Java Development News:

Twitter data analysis helps beginners learn HBase, expert says

By Caroline de Lacvivier

28 Mar 2014 | TheServerSide.com

HBase is one of the fastest changing open source projects on the planet, according to Sameer Farooqui, freelance big data consultant and trainer. "The challenge, right now, is [that] when you learn HBase, you've got to keep up with all the rapid changes happening all the time." Developers that want to master HBase will have to commit to an ongoing process that has a lot of moving parts and time-sensitive learning materials.

Farooqui is helping to bring clarity to this complex distributed database at Big Data TechCon 2014, where he will be hosting a session called "Analyzing Tweets with HBase." Twitter's simple application programming interface and openly available user information makes it a convenient teaching tool and an ideal data set for analysis. "You can do a lot of things with it: anything from natural language processing to figuring out the subject of the Tweet to watching some message spread across the planet by looking at the geographic coordinates."
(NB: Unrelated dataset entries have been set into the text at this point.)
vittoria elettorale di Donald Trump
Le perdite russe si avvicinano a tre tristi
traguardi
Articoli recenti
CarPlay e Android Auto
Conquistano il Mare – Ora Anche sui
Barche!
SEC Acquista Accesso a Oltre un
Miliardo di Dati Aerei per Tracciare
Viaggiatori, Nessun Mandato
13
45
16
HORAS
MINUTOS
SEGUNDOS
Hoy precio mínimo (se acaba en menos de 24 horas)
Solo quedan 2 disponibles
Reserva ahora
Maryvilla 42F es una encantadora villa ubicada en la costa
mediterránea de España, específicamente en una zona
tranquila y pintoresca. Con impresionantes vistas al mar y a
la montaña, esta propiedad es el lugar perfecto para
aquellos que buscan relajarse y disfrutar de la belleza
Be ready to commit to at least a month or two of pretty much focused effort to learn it.

Sameer Farooqui,
big data consultant and trainer

That said, the primary objective of the session is to learn HBase fundamentals, a worthwhile skill for any developer working with big data.

The pros and cons of learning HBase

HBase will be particularly interesting to those working with large amounts of data over a long period of time. Farooqui chose this technology, in part, because its high scalability could withstand Twitter's massive data set. "The largest HBase clusters are more than a thousand nodes tied together, and they're storing more than a petabyte of data in one single HBase cluster," Farooqui explained. "If you do eventually start opening up the Twitter firehose and dumping data into HBase, it would take a really long time before you fill up HBase's capabilities. A lot of other databases crumble long before that."
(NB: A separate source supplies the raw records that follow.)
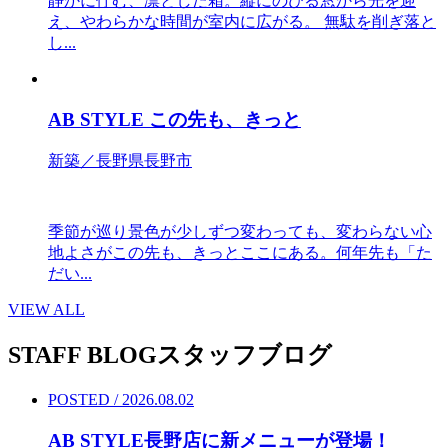
静かに佇む、凛とした箱。縦にのびる窓から光を迎
え、やわらかな時間が室内に広がる。 無駄を削ぎ落と
し...
AB STYLE この先も、きっと
新築／長野県長野市
季節が巡り景色が少しずつ変わっても、変わらない心
地よさがこの先も、きっとここにある。何年先も「た
だい...
VIEW ALL
STAFF BLOG
スタッフブログ
POSTED / 2026.08.02
AB STYLE長野店に新メニューが登場！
HBase doesn't actually require a deep, relational database background but, according to Farooqui, it does help to have a general systems background. For one thing, HBase does not require SQL, so being a relational database expert won't necessarily serve those starting out with HBase. Since it is a distributed database, it would help developers go into the learning process with some operations know-how. "It's a distributed database where hard drives might fail, servers might fail, switches might fail, and I think the background that's best for people to come from is hybrid development and operations."

Farooqui described HBase as a generalist's game, best for developers with wide-ranging experience. It would help to have a background in Java, Python, Linux, TCP, mounting file systems and diagnosing networking issues. "It's best for people who have a diverse IT background, and they're not really intimidated by jumping into any one of the deeper layers of HBase," Farooqui said.
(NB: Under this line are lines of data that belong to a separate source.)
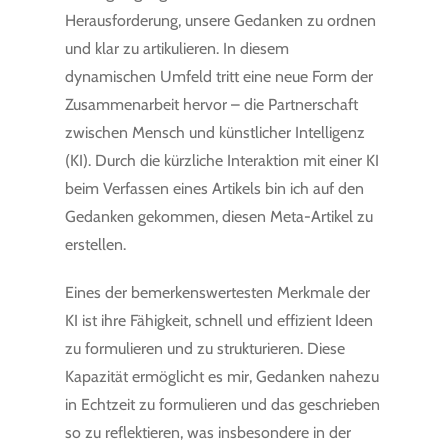
Herausforderung, unsere Gedanken zu ordnen
und klar zu artikulieren. In diesem
dynamischen Umfeld tritt eine neue Form der
Zusammenarbeit hervor – die Partnerschaft
zwischen Mensch und künstlicher Intelligenz
(KI). Durch die kürzliche Interaktion mit einer KI
beim Verfassen eines Artikels bin ich auf den
Gedanken gekommen, diesen Meta-Artikel zu
erstellen.
Eines der bemerkenswertesten Merkmale der
KI ist ihre Fähigkeit, schnell und effizient Ideen
zu formulieren und zu strukturieren. Diese
Kapazität ermöglicht es mir, Gedanken nahezu
in Echtzeit zu formulieren und das geschrieben
so zu reflektieren, was insbesondere in der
That said, the best way to learn HBase is mainly through rigorous and ongoing commitment to the learning process. "Read as much as you can. Watch as many YouTube videos as you can, and go to as many in-person meet-ups as you can. Be ready to commit to at least a month or two of pretty much focused effort to learn it," Farooqui advised. He went on to caution developers against simply learning the data model. HBase is more complex than a receptacle in which to dump data. "You really have to understand the engine and its architecture and how the data gets stored all the way down to the disk."

Cassandra is HBase's most prominent competitor. It is one of the only other NoSQL databases that scales as well as HBase and has also reached around 1,000 nodes in production. However, the benefit of Cassandra is that it is simpler to use and therefore widely adopted. "The problem is, HBase has a lot more moving parts. There's a lot of complexity, more points where it can break." Farooqui advised companies looking to launch a big data project to start with Cassandra and then move to HBase, if the need arises.